• Work instruction
Before you return the entries below, strip out the pictures and keep all else exact.

• Study material
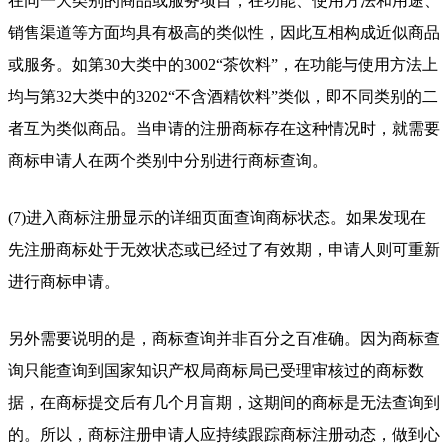
在同一大类别的商品或服务项目，在功能、使用方法和用途、
销售渠道等方面均具有极高的类似性，因此互相构成近似商品
或服务。如第30大类中的3002“茶饮料”，在功能与使用方法上
均与第32大类中的3202“不含酒精饮料”类似，即不同类别的二
者互为类似商品。当申请的注册商标存在这种情况时，就需要
商标申请人在两个类别中分别进行商标查询。
(7)进入商标注册显示的详细页面查询商标状态。如果发现在
先注册商标处于无效状态或已经过了有效期，申请人则可重新
进行商标申请。
另外需要说明的是，商标查询并非百分之百准确。因为商标查
询只能查询到国家知识产权局商标局已受理审核过的商标数
据，在商标提交后有几个月盲期，这期间的商标是无法查询到
的。所以，商标注册申请人应持续跟踪商标注册动态，做到心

• Result below
在同一大类别的商品或服务项目，在功能、使用方法和用途、
销售渠道等方面均具有极高的类似性，因此互相构成近似商品
或服务。如第30大类中的3002“茶饮料”，在功能与使用方法上
均与第32大类中的3202“不含酒精饮料”类似，即不同类别的二
者互为类似商品。当申请的注册商标存在这种情况时，就需要
商标申请人在两个类别中分别进行商标查询。
(7)进入商标注册显示的详细页面查询商标状态。如果发现在
先注册商标处于无效状态或已经过了有效期，申请人则可重新
进行商标申请。
另外需要说明的是，商标查询并非百分之百准确。因为商标查
询只能查询到国家知识产权局商标局已受理审核过的商标数
据，在商标提交后有几个月盲期，这期间的商标是无法查询到
的。所以，商标注册申请人应持续跟踪商标注册动态，做到心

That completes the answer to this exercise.